So naturally, you ask yourself: Why can't I do the same thing? This is where most founders begin their journey. But this is also where most founders get stuck.

They see Artificial Intelligence. They see Cryptocurrency. They see thousands of startups that have already secured funding. Every field seems crowded. Every obvious idea has already been tried.

They conclude: The opportunities are gone.

So they close their laptop, give up, and walk away.

This is how a large portion of startups die before they are born. Not because the founders lack capability, but because they think the game is already over.

Let's take Cursor as an example. Not every path is a direct and smooth one.

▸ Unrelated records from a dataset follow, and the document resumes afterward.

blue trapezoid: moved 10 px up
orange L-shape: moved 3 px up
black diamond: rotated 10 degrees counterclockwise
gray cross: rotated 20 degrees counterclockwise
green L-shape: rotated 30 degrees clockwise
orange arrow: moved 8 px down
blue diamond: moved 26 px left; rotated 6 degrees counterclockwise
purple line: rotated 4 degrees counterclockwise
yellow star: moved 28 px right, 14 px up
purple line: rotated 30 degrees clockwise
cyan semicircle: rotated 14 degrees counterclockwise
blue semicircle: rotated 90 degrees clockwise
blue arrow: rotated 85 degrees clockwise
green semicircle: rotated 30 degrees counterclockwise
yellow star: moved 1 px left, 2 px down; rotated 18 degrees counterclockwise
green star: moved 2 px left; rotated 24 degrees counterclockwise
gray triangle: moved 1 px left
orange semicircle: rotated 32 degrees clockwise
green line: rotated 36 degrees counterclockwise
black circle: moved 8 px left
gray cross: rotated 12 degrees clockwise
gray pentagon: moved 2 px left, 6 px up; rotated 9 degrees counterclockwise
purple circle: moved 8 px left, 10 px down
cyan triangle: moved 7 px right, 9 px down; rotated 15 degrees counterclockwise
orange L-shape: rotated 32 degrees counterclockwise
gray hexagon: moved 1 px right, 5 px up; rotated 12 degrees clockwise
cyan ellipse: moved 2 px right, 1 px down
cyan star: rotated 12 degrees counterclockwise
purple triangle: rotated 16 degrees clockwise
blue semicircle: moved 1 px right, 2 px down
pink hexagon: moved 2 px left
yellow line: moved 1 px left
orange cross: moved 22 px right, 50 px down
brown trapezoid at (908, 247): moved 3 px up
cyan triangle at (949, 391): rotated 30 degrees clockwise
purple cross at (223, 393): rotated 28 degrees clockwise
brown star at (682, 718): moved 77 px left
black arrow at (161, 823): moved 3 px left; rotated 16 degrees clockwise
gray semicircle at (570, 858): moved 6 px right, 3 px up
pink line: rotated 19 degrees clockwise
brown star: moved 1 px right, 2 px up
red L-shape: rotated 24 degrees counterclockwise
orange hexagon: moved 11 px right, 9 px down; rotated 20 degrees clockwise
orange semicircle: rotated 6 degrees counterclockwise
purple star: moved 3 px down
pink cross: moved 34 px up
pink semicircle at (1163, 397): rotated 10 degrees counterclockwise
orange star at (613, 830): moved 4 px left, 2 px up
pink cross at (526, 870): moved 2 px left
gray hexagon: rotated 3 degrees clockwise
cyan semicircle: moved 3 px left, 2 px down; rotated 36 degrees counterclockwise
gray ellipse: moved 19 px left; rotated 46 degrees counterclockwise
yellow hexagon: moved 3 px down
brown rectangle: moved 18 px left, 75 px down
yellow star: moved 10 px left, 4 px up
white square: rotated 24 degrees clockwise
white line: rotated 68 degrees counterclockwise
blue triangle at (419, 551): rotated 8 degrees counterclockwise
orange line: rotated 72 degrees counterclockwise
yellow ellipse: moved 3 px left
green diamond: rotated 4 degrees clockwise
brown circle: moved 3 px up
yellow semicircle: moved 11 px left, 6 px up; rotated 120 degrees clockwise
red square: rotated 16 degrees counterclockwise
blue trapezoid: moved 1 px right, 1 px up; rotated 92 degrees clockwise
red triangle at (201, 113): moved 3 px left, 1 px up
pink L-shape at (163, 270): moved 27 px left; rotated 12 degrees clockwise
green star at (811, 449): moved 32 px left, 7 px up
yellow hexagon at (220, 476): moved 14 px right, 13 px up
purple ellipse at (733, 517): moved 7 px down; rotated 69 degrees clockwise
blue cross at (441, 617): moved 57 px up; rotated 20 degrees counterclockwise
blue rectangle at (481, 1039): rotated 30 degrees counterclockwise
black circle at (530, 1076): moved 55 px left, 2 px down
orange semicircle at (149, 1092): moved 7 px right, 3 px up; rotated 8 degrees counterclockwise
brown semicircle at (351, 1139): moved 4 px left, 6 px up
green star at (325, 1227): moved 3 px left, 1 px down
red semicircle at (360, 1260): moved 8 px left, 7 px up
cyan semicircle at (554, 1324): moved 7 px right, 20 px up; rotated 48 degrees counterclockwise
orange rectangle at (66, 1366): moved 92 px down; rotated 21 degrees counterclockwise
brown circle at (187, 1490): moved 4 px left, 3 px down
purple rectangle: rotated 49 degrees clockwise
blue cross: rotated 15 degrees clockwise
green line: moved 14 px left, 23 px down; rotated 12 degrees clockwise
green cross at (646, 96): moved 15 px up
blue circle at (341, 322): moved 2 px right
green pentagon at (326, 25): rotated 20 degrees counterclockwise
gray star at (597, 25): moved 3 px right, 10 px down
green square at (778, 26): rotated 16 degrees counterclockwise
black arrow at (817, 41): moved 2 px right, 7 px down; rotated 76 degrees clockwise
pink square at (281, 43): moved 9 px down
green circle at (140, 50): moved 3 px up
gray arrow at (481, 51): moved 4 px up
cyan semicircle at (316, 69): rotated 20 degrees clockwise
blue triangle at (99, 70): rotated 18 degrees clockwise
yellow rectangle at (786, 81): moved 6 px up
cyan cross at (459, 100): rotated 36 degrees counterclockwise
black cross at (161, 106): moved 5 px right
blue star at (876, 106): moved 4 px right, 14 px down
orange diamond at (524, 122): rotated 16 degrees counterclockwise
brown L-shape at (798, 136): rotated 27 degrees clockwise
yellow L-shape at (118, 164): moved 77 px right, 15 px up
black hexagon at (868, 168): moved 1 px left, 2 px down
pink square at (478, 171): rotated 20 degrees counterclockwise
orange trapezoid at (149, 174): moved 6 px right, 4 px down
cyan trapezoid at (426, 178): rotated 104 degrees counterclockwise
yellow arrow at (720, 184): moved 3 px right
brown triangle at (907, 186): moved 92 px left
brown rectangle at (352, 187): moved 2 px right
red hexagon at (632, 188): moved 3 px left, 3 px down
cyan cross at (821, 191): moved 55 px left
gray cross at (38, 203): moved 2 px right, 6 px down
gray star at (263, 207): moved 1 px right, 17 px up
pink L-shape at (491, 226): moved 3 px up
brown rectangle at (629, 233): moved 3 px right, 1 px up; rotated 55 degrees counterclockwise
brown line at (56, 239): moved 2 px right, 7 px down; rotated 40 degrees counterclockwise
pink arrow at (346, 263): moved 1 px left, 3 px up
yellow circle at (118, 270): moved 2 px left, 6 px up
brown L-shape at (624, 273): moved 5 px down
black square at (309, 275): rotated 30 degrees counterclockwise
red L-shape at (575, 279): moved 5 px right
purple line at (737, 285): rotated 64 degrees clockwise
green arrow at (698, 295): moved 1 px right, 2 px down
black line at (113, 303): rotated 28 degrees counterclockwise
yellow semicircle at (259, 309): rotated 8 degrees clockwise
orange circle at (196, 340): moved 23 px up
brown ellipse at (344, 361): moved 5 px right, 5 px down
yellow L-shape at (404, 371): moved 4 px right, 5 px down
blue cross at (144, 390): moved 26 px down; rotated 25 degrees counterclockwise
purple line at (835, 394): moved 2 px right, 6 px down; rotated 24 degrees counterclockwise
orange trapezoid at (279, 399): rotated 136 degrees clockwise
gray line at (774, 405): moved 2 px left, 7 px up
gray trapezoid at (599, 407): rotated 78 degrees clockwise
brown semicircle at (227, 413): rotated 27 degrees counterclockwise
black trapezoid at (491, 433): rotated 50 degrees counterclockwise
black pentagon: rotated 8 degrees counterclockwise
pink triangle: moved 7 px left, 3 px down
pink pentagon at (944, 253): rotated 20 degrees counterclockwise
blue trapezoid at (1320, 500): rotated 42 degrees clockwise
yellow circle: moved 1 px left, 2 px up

As early as 2022, Cursor began its arduous "glass-chewing" phase. That was even before ChatGPT was born. There was no ready-made playbook to follow. No obvious market. Only a belief: AI would fundamentally transform knowledge work.

To stay grounded, they focused on three things. First, they chose an area they were genuinely excited about: Artificial Intelligence. Second, they became customers of their own product. Third, they focused unwaveringly on power users.

Because if you can win over power users, winning over everyone else becomes easy. Frankly, this story is not unique to Cursor.

When Stripe started, the online payment problem seemed solved, but the founders believed developers would increasingly become decision-makers within companies, and whoever won the developers would ultimately win the internet. They had personally experienced this pain point. Even though PayPal had proven online payments worked, Stripe saw an opportunity to build a "developer-first" version of the future.

Figma spent years developing before the market was ready because they believed the future of design wasn't about a better single design tool, but about collaborative design with everyone working in the same file. Google Docs had already demonstrated the power of real-time collaboration for documents. Figma extended this insight to design.

Shopify started out just to sell snowboards online because the founders believed millions of small businesses yearned to have their own customers, brands, and destinies, rather than depending on large platforms. Amazon had proven centralized e-commerce worked. Shopify bet that entrepreneurs would eventually want to take control.

Different products. Same pattern.

Every founder started with a non-consensus belief about where the world was going, then spent years quietly building before that future became obvious to everyone. Their luck was riding on strong tailwinds.

For Stripe, this wind was the conviction that more and more commerce would move online. For Figma, this was the belief that software would be cloud-first and collaborative by default. For Shopify, this was the hope that the internet would empower millions of entrepreneurs to build independent businesses.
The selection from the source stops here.